Energy watchdog Ofgem has been accused of allowing an industry to develop on "shaky foundations" in which a series of supply companies collapsed.
All billpayers will pay £94 more a year each to cover the £2.7bn cost of the failure of 28 suppliers which folded after wholesale prices soared.
The National Audit Office (NAO) said Ofgem had allowed a market to develop that was vulnerable to large shocks.
The regulator said it was already addressing the issues raised.
Meg Hillier, who chairs the Public Accounts Committee, said: "Ofgem's approach created an energy market built on shaky foundations. As a result, many companies simply collapsed under the shock of energy price increases.
"Once again, it's the public who has to pay for the mistakes of those charged with protecting them. It's unacceptable."
The result of last year's shock was that 2.4 million customers were automatically moved to a rival company when their own supplier collapsed. Typically, according to Citizens Advice, they had to pay an extra £30 a month for the duration of their original contract, as they were shifted to a more expensive tariff.
In addition, the cost of these failures totalled £2.7bn - a tab which was spread across all billpayers in Britain, not just those of the failed companies. This is before taking into account the potentially multi-billion charge that households could face due to the collapse of Bulb Energy, which is in special administration.
The NAO said that Ofgem had decided on a "low bar" approach for allowing new domestic energy suppliers into the market to encourage competition and choice for customers after the market had been dominated by six big companies.
The regulator had then introduced tighter rules for new entrants from 2019, but not for existing suppliers until 2021.
As a result, many suppliers lacked the financial resilience to deal with the six-fold increase in wholesale prices seen last year, the NAO said.
"By allowing so many suppliers with weak finances to enter the market, and by failing to imagine that there could be a long period of volatility in energy prices, Ofgem allowed a market to develop that was vulnerable to large-scale shocks," said Gareth Davies, head of the NAO.
"Consumers have borne the brunt of supplier failures at a time when many households are already under significant financial strain having seen their bills go up to record levels. A supplier market must be developed that truly works for consumers," Mr Davies said.

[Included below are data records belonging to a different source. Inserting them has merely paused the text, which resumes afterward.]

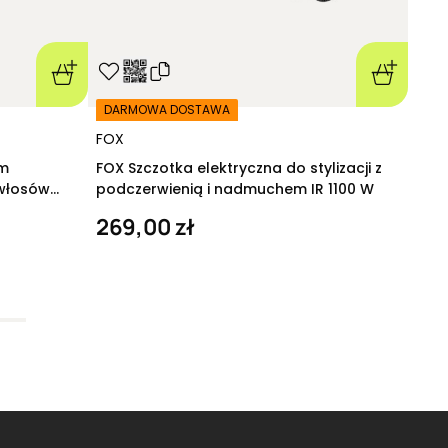
DARMOWA DOSTAWA
FOX
em
FOX Szczotka elektryczna do stylizacji z
 włosów
podczerwienią i nadmuchem IR 1100 W
 100 ml
269,00 zł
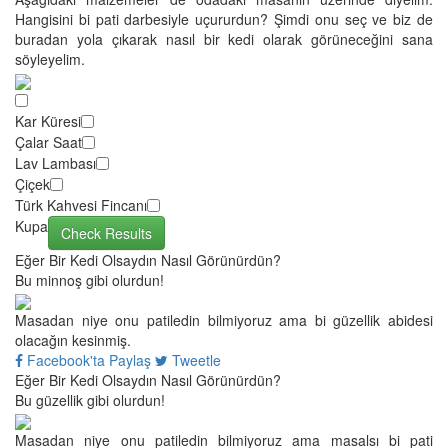
Hangisini bi pati darbesiyle uçururdun? Şimdi onu seç ve biz de
buradan yola çıkarak nasıl bir kedi olarak görüneceğini sana
söyleyelim.
Kar Küresi
Çalar Saat
Lav Lambası
Çiçek
Türk Kahvesi Fincanı
Kupa
Check Results
Eğer Bir Kedi Olsaydın Nasıl Görünürdün?
Bu minnoş gibi olurdun!
Masadan niye onu patiledin bilmiyoruz ama bi güzellik abidesi
olacağın kesinmiş.
Facebook'ta Paylaş
Tweetle
Eğer Bir Kedi Olsaydın Nasıl Görünürdün?
Bu güzellik gibi olurdun!
Masadan niye onu patiledin bilmiyoruz ama masalsı bi pati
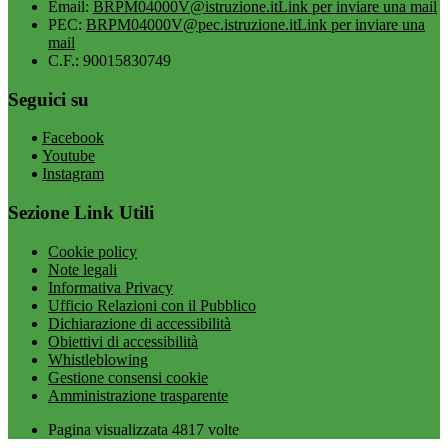
Email:
BRPM04000V@istruzione.it
Link per inviare una mail
PEC:
BRPM04000V@pec.istruzione.it
Link per inviare una
mail
C.F.: 90015830749
Seguici su
Facebook
Youtube
Instagram
Sezione Link Utili
Cookie policy
Note legali
Informativa Privacy
Ufficio Relazioni con il Pubblico
Dichiarazione di accessibilità
Obiettivi di accessibilità
Whistleblowing
Gestione consensi cookie
Amministrazione trasparente
Pagina visualizzata
4817
volte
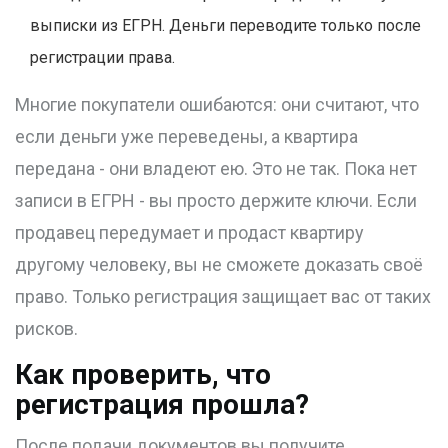
выписки из ЕГРН. Деньги переводите только после
регистрации права.
Многие покупатели ошибаются: они считают, что
если деньги уже переведены, а квартира
передана - они владеют ею. Это не так. Пока нет
записи в ЕГРН - вы просто держите ключи. Если
продавец передумает и продаст квартиру
другому человеку, вы не сможете доказать своё
право. Только регистрация защищает вас от таких
рисков.
Как проверить, что
регистрация прошла?
После подачи документов вы получите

Ofgem is making changes after a review it commissioned came to many of the same conclusions.
"We are already working hard to address all of the issues raised," a spokesman for the regulator said. "While the once-in-a-generation global energy price shock would have resulted in market exits under any regulatory framework, we have already been clear that suppliers and Ofgem's financial resilience regime were not robust enough.
"While no regulator can, or should, guarantee companies will not fail in the future, we will continue to take a whole-market approach to further strengthen the regulatory regime, ensuring a fair and robust market for consumers which keeps costs fair as we move away from fossils fuels and towards affordable, green, home-grown energy."
The NAO said concerns had been raised that Ofgem's reforms could limit new entrants and innovative ideas in the future.
A typical household gas and electricity bill - governed by the energy price cap in England, Wales and Scotland has risen sharply, and now stands at about £2,000 a year.
Analysts Cornwall Insight have predicted that the bill could hit about £3,000 a year this winter.